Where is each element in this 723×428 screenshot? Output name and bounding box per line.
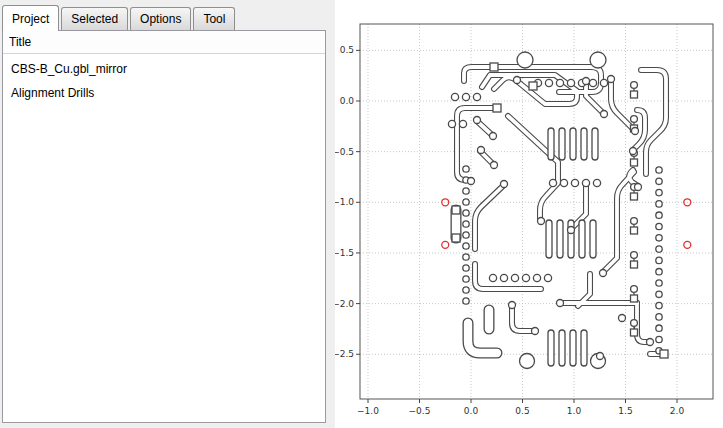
pad-circle <box>556 79 563 86</box>
pad-circle <box>656 269 662 275</box>
finger-slot <box>548 330 554 366</box>
pad-circle <box>463 232 469 238</box>
x-tick-label: −1.0 <box>357 406 379 416</box>
x-tick-label: 1.0 <box>567 406 582 416</box>
pad-circle <box>656 212 662 218</box>
pad-square <box>631 193 638 200</box>
pad-circle <box>656 336 662 342</box>
pad-circle <box>463 243 469 249</box>
pad-circle <box>560 179 567 186</box>
pad-circle <box>490 133 497 140</box>
y-tick-label: −2.0 <box>335 299 354 309</box>
pad-circle <box>557 300 564 307</box>
pad-circle <box>544 274 551 281</box>
finger-slot <box>557 220 563 258</box>
pad-square <box>631 91 638 98</box>
y-tick-label: −1.5 <box>335 248 354 258</box>
finger-slot <box>581 330 587 366</box>
y-tick-label: 0.5 <box>340 45 354 55</box>
pad-circle <box>656 325 662 331</box>
pad-circle <box>463 199 469 205</box>
pad-circle <box>568 227 575 234</box>
pad-circle <box>656 314 662 320</box>
pad-circle <box>601 111 608 118</box>
pad-circle <box>463 254 469 260</box>
pad-square <box>529 82 537 90</box>
pad-square <box>452 234 460 242</box>
list-item-drills[interactable]: Alignment Drills <box>3 81 325 105</box>
list-item-gerber[interactable]: CBS-B_Cu.gbl_mirror <box>3 57 325 81</box>
pad-circle <box>600 270 607 277</box>
pad-circle <box>656 223 662 229</box>
pad-circle <box>463 188 469 194</box>
finger-slot <box>581 128 587 160</box>
pad-circle <box>656 201 662 207</box>
pad-circle <box>632 128 639 135</box>
pad-square <box>631 329 638 336</box>
tab-bar: Project Selected Options Tool <box>2 2 237 30</box>
tab-selected[interactable]: Selected <box>61 7 128 30</box>
pad-circle <box>647 339 654 346</box>
pad-circle <box>567 79 574 86</box>
pad-circle <box>511 274 518 281</box>
tab-options[interactable]: Options <box>130 7 191 30</box>
x-tick-label: 2.0 <box>670 406 685 416</box>
pad-circle <box>533 274 540 281</box>
pad-circle <box>545 79 552 86</box>
pad-circle <box>500 274 507 281</box>
tab-tool[interactable]: Tool <box>193 7 235 30</box>
pad-circle <box>463 298 469 304</box>
pad-circle <box>489 274 496 281</box>
pad-circle <box>589 79 596 86</box>
pad-circle <box>631 82 638 89</box>
pad-circle <box>656 257 662 263</box>
pad-circle <box>463 166 469 172</box>
y-tick-label: 0.0 <box>340 96 355 106</box>
plot-canvas[interactable]: −1.0−0.50.00.51.01.52.00.50.0−0.5−1.0−1.… <box>335 0 723 428</box>
mount-hole <box>520 354 535 369</box>
finger-slot <box>559 330 565 366</box>
pad-circle <box>474 117 481 124</box>
finger-slot <box>568 220 574 258</box>
pad-circle <box>468 178 475 185</box>
finger-slot <box>570 128 576 160</box>
flatcam-window: Project Selected Options Tool Title CBS-… <box>0 0 723 428</box>
pad-circle <box>631 320 638 327</box>
x-tick-label: 0.5 <box>515 406 529 416</box>
pad-circle <box>462 93 469 100</box>
pad-circle <box>631 252 638 259</box>
pad-circle <box>514 77 521 84</box>
pad-circle <box>463 265 469 271</box>
y-tick-label: −1.0 <box>335 197 354 207</box>
pad-square <box>631 261 638 268</box>
pad-circle <box>463 287 469 293</box>
pad-circle <box>478 147 485 154</box>
pad-circle <box>473 93 480 100</box>
pad-circle <box>522 274 529 281</box>
pad-circle <box>593 179 600 186</box>
tab-project[interactable]: Project <box>2 5 59 31</box>
project-list: Title CBS-B_Cu.gbl_mirror Alignment Dril… <box>2 30 326 423</box>
pad-circle <box>656 246 662 252</box>
finger-slot <box>570 330 576 366</box>
plot-area: −1.0−0.50.00.51.01.52.00.50.0−0.5−1.0−1.… <box>335 0 723 428</box>
pad-circle <box>549 179 556 186</box>
pad-circle <box>631 218 638 225</box>
y-tick-label: −0.5 <box>335 147 354 157</box>
pad-square <box>490 63 498 71</box>
project-items: CBS-B_Cu.gbl_mirror Alignment Drills <box>3 54 325 105</box>
list-header-title[interactable]: Title <box>3 31 325 54</box>
pad-circle <box>656 189 662 195</box>
pad-square <box>631 159 638 166</box>
finger-slot <box>590 220 596 258</box>
pad-circle <box>571 179 578 186</box>
pad-circle <box>600 79 607 86</box>
pad-circle <box>463 210 469 216</box>
x-tick-label: 0.0 <box>464 406 479 416</box>
pad-circle <box>491 162 498 169</box>
pad-square <box>631 295 638 302</box>
finger-slot <box>546 220 552 258</box>
mount-hole <box>590 52 606 68</box>
pad-circle <box>532 328 539 335</box>
x-tick-label: 1.5 <box>618 406 632 416</box>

What this task involves:
For the records above, count the lines that contain the word "plot" and give only that number.

Response box:
2